The most appropriate answer to this question is typically "both". It is not uncommon to hear someone say, "No, I don't have epilepsy. I have been diagnosed with a seizure disorder." It is true that not all seizure disorders are epilepsy. However, most of the time, these two terms could be used interchangeably, as they both apply.
When seizures are unprovoked and recurrent, the seizure disorder is generally called epilepsy. Isolated, non-recurrent seizures provoked by a specific stimulus such as a high fever, a head injury, alcohol withdrawal, or low blood sugar are not epilepsy. In each case, however, the seizures are the result of a spontaneous and excessive discharge of electro-chemical activity in the brain. Some seizure events are not associated with this abnormal firing of neurons. These are called pseudoseizures.
Epilepsy is a word that is still associated with stigma, misinformation, and fear. In many cases, the social consequences of epilepsy can cause even more suffering than the seizures themselves. Misunderstanding and fear can and does lead to discrimination. Therefore, a diagnosis of seizure disorder may seem to be less threatening than that of epilepsy.
The strategy of avoiding the negatively laden term “epilepsy” is innocent in its intent. But, will it be effective in the long run? For one thing, avoiding the term epilepsy seems to concede to the discriminatory perception that it is something that needs to be hidden, that it is shameful. Secondly, it will only be a matter of time before the negative connotations become attached to the new terminology. After all, it's not the word itself that people fear but the meaning they attach to it.
Seizures are sudden and this can startle people. The abnormal behaviours in seizures may not be recognized as being part of a seizure. Many people do not understand what a seizure is or what to do if one occurs. Consequently, a seizure can provoke anxiety and fear. When another person uses either term, epilepsy or seizure disorder, or a word like "epileptic" it is not the word that hurts, but rather the prejudiced or malicious intention behind it. After all, it is much easier to change a culture's choice of words than its prejudices.
Education is the key to understanding and acceptance. This is an ongoing process and, admittedly, often a difficult struggle. But unless myths and misinformation are challenged they cannot be changed. The clear message needs to be, "It's okay to have epilepsy." Epilepsy is an invisible condition.

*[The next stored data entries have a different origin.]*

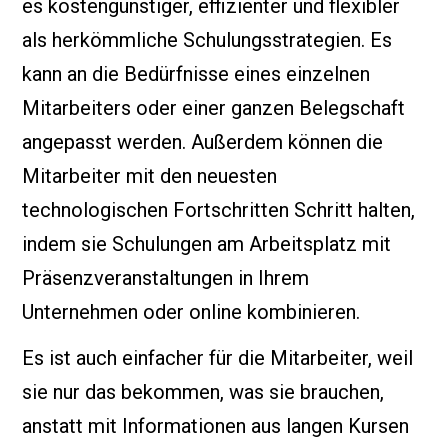
es kostengünstiger, effizienter und flexibler
als herkömmliche Schulungsstrategien. Es
kann an die Bedürfnisse eines einzelnen
Mitarbeiters oder einer ganzen Belegschaft
angepasst werden. Außerdem können die
Mitarbeiter mit den neuesten
technologischen Fortschritten Schritt halten,
indem sie Schulungen am Arbeitsplatz mit
Präsenzveranstaltungen in Ihrem
Unternehmen oder online kombinieren.
Es ist auch einfacher für die Mitarbeiter, weil
sie nur das bekommen, was sie brauchen,
anstatt mit Informationen aus langen Kursen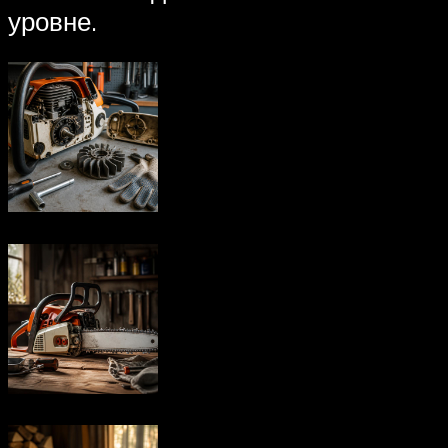
уровне.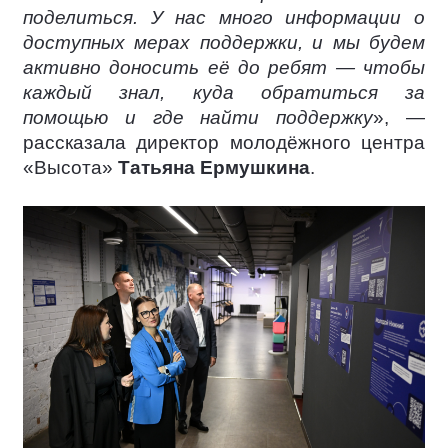
поделиться. У нас много информации о
доступных мерах поддержки, и мы будем
активно доносить её до ребят — чтобы
каждый знал, куда обратиться за
помощью и где найти поддержку
», —
рассказала директор молодёжного центра
«Высота»
Татьяна Ермушкина
.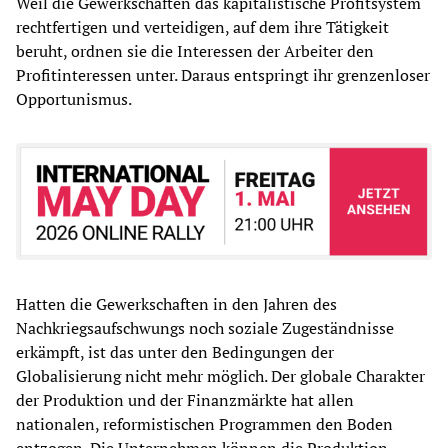
Weil die Gewerkschaften das kapitalistische Profitsystem
rechtfertigen und verteidigen, auf dem ihre Tätigkeit
beruht, ordnen sie die Interessen der Arbeiter den
Profitinteressen unter. Daraus entspringt ihr grenzenloser
Opportunismus.
Hatten die Gewerkschaften in den Jahren des
Nachkriegsaufschwungs noch soziale Zugeständnisse
erkämpft, ist das unter den Bedingungen der
Globalisierung nicht mehr möglich. Der globale Charakter
der Produktion und der Finanzmärkte hat allen
nationalen, reformistischen Programmen den Boden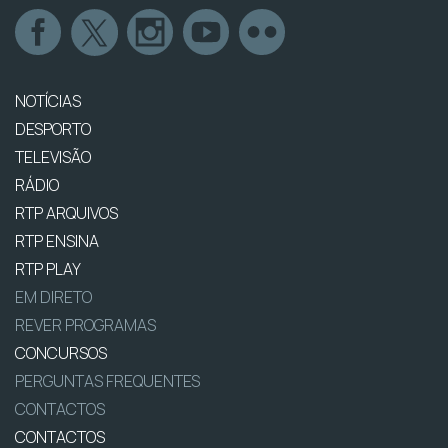
NOTÍCIAS
DESPORTO
TELEVISÃO
RÁDIO
RTP ARQUIVOS
RTP ENSINA
RTP PLAY
EM DIRETO
REVER PROGRAMAS
CONCURSOS
PERGUNTAS FREQUENTES
CONTACTOS
CONTACTOS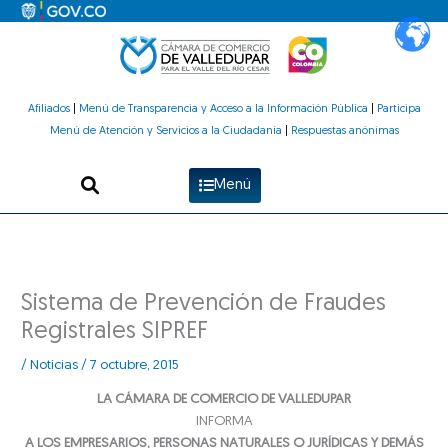
Ir
al
contenido
Afiliados
|
Menú de Transparencia y Acceso a la Información Pública
|
Participa
Menú de Atención y Servicios a la Ciudadanía
|
Respuestas anónimas
Menú
Sistema de Prevención de Fraudes
Registrales SIPREF
/
Noticias
/
7 octubre, 2015
LA CÁMARA DE COMERCIO DE VALLEDUPAR
INFORMA
A LOS EMPRESARIOS, PERSONAS NATURALES O JURÍDICAS Y DEMÁS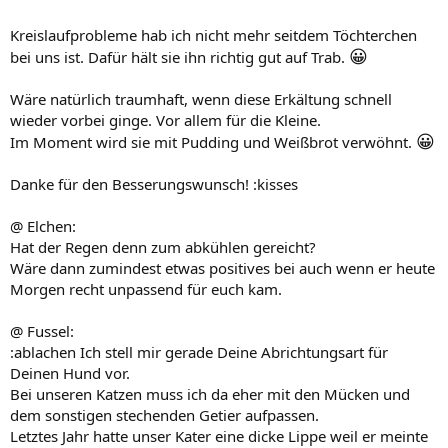
Kreislaufprobleme hab ich nicht mehr seitdem Töchterchen
😀
bei uns ist. Dafür hält sie ihn richtig gut auf Trab.
Wäre natürlich traumhaft, wenn diese Erkältung schnell
wieder vorbei ginge. Vor allem für die Kleine.
😀
Im Moment wird sie mit Pudding und Weißbrot verwöhnt.
Danke für den Besserungswunsch! :kisses
@ Elchen:
Hat der Regen denn zum abkühlen gereicht?
Wäre dann zumindest etwas positives bei auch wenn er heute
Morgen recht unpassend für euch kam.
@ Fussel:
:ablachen Ich stell mir gerade Deine Abrichtungsart für
Deinen Hund vor.
Bei unseren Katzen muss ich da eher mit den Mücken und
dem sonstigen stechenden Getier aufpassen.
Letztes Jahr hatte unser Kater eine dicke Lippe weil er meinte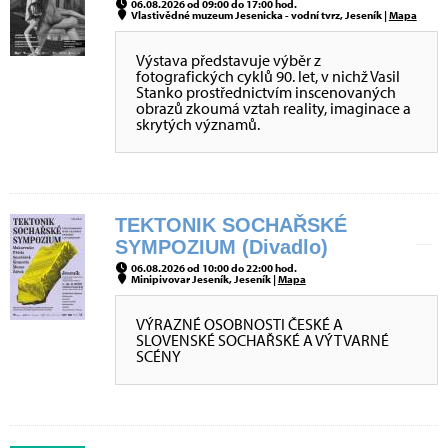
06.08.2026 od 09:00 do 17:00 hod.
Vlastivědné muzeum Jesenicka - vodní tvrz, Jeseník |
Mapa
Výstava představuje výběr z
fotografických cyklů 90. let, v nichž Vasil
Stanko prostřednictvím inscenovaných
obrazů zkoumá vztah reality, imaginace a
skrytých významů.
TEKTONIK SOCHAŘSKÉ
SYMPOZIUM (Divadlo)
06.08.2026 od 10:00 do 22:00 hod.
Minipivovar Jeseník, Jeseník |
Mapa
VÝRAZNÉ OSOBNOSTI ČESKÉ A
SLOVENSKÉ SOCHAŘSKÉ A VÝTVARNÉ
SCÉNY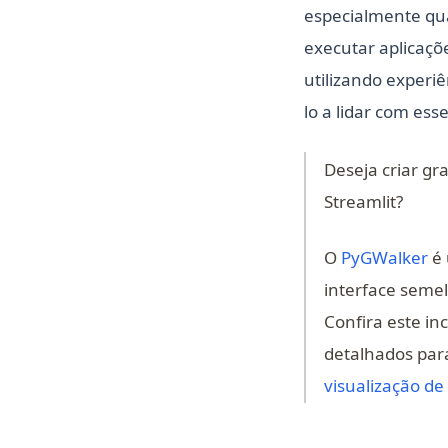
especialmente qu
executar aplicaçõ
utilizando experiê
lo a lidar com ess
Deseja criar gr
Streamlit?
(o
O
PyGWalker
é 
interface semel
Confira este in
detalhados para
visualização d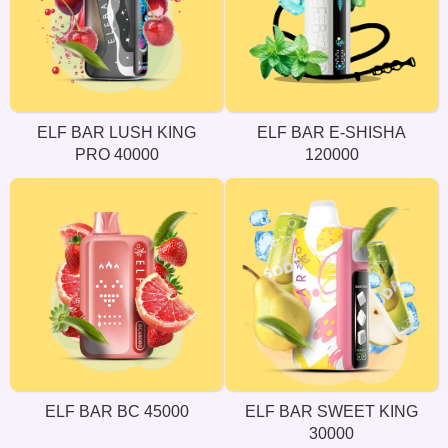
ELF BAR LUSH KING
ELF BAR E-SHISHA
PRO 40000
120000
ELF BAR BC 45000
ELF BAR SWEET KING
30000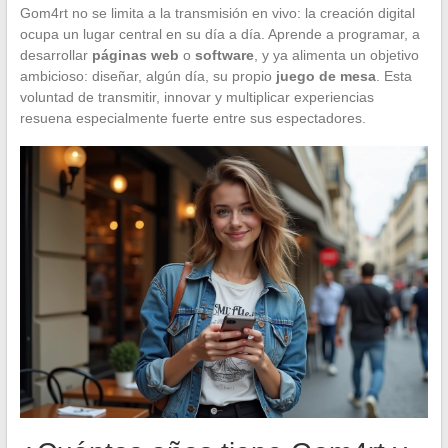
Gom4rt no se limita a la transmisión en vivo: la creación digital
ocupa un lugar central en su día a día. Aprende a programar, a
desarrollar
páginas web
o
software
, y ya alimenta un objetivo
ambicioso: diseñar, algún día, su propio
juego de mesa
. Esta
voluntad de transmitir, innovar y multiplicar experiencias
resuena especialmente fuerte entre sus espectadores.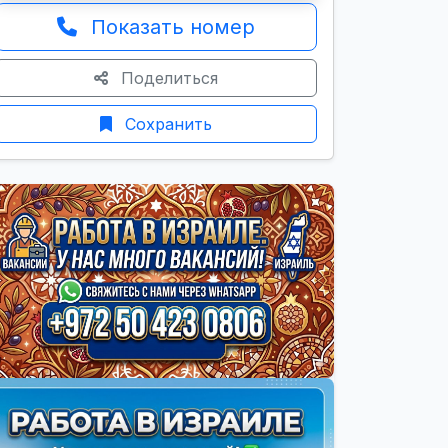
Показать номер
Поделиться
Сохранить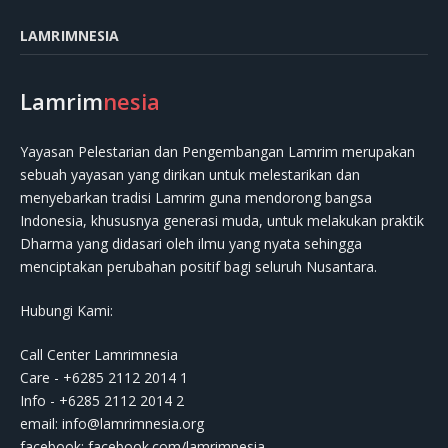
LAMRIMNESIA
Lamrim
nesia
Yayasan Pelestarian dan Pengembangan Lamrim merupakan
sebuah yayasan yang dirikan untuk melestarikan dan
menyebarkan tradisi Lamrim guna mendorong bangsa
Indonesia, khususnya generasi muda, untuk melakukan praktik
Dharma yang didasari oleh ilmu yang nyata sehingga
menciptakan perubahan positif bagi seluruh Nusantara.
Hubungi Kami:
Call Center Lamrimnesia
Care - +6285 2112 2014 1
Info - +6285 2112 2014 2
email:
info@lamrimnesia.org
facebook: facebook.com/lamrimnesia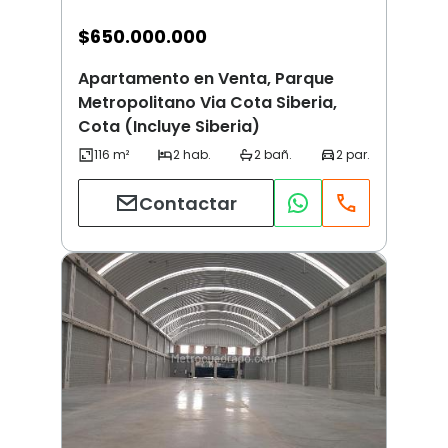
$
650.000.000
Apartamento en Venta, Parque
Metropolitano Via Cota Siberia,
Cota (Incluye Siberia)
Contactar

Seizures are episodic and many people with epilepsy achieve reliable seizure control with drug therapy. People with epilepsy are successfully pursuing their careers and life goals. These people can also play an important role in normalizing epilepsy. They can be key advocates for others for whom seizure control may be unattainable. This is beginning to happen. Some well-known people have come forward to speak about their own experiences with epilepsy. For example, Danny Glover, the actor, is a spokesman for the Epilepsy Foundation of America and in our own community, Derek Morris, a hockey player in the NHL, has spoken of his past experiences with epilepsy and provided support to the Epilepsy Association of Calgary. The participation of such well-known and successful people will not only help change the public image of "person with epilepsy" but also provide encouragement for others with the condition.